Are you hoping to exploit artificial intelligence to become the Uber of healthcare? Perhaps your ambition is to build the next moonshot that disrupts the status quo of your industry. On the other hand, in healthcare, it’s a good idea to avoid disruptive change and make small, impactful improvements incrementally.
In fact, it’s the small projects, what you might call non-moonshots that often do the most good for patients and services within the healthcare compliance framework. These incremental changes don’t get the sensational coverage or giddy announcements at conferences. However, they ultimately lead to more substantial and lasting changes.
Revolutionary Revisions Versus Incremental Changes
There are two broad categories of change in organizations. The distinction is between moonshots and non-moonshot projects. All-or-nothing moonshot changes mean abandoning mature knowledge bases and discarding capital assets. Big changes mean massive investments in infrastructure, equipment and training and the risk that they don’t pay off.
Healthcare is not an industry suited to high-risk untested solutions. Changes to healthcare systems have to be safe for patients, whether the differences are in treatments or administrative actions.
Better alternatives for successful innovation in healthcare come by implementing incremental changes over time. These non-moonshot transformations to healthcare practices and organization accumulate gradually with significantly less disruption.
Artificial Intelligence in Healthcare and Its Incremental Changes
Incremental changes are small adjustments to processes and business models. They might be updates to products and services and changes to the organization. AI can reduce the occurrences of misdiagnoses and false positives in testing.
According to McKinsey and Co., AI could bring up to $100 billion in annual savings to healthcare. Software developers can integrate AI tools with existing systems to improve performance, efficiency, and care quality for patients.
The value of these algorithms is their ability to analyze data. AI and machine learning tools automate the tedious, repetitive work that has traditionally been drudgery for clinicians. Machine learning algorithms can process vast quantities of data and find disturbances that are too subtle for humans to detect.
The sensitivity of AI algorithms can give early warnings against impending events such as heart attacks, liver disease, cancers, and mental illness. Applying AI non-disruptively may not change the whole basis of medical care, but it can deliver drastic improvements in care outcomes.
AI has already proven to be effective at finding abnormalities in images and distinguishing malignant and benign growths. Neural networks are helping to tune hearing aids and ultrasound machines.

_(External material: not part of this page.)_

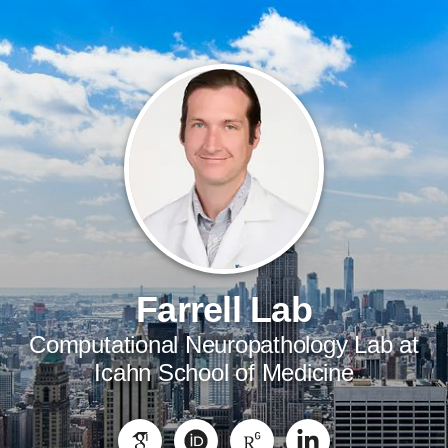
Farrell Lab
Computational Neuropathology Lab at
Icahn School of Medicine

Artificial Intelligence Already Contributes To Healthcare
Organizations can use AI to make business models more patient-centric, which is one the stated objectives of CMS. Clinics can monitor and manage chronic care patients remotely, providing care and treatment that would traditionally require frequent, possibly stressful visits.
AI-based tools that analyze the patterns in data find the exceptions and outliers as well as spot the trends that show the outcomes. Connecting electronic health records or electronic medical records (EHR or EMR) to machine learning applications unleashes new capabilities without undermining existing systems.
Service desk systems that connect doctors and patients with EHRs have already begun to use AI to reduce costs and mitigate risks. This kind of transformation may not make the news, but it means that patients have better experiences engaging with providers, while doctors recover lost time.
You don’t have to be the next Facebook to effect incremental changes in healthcare app development. Artificial intelligence doesn’t have to be a moonshot. It is something that healthcare organizations can employ to work more efficiently while delivering more valuable care experiences for their patients.
Non-moonshot innovations that exploit the power of AI, machine learning, and neural networks are already making care experiences better for patients, the workload lighter for practitioners, and healthcare better value for everyone involved.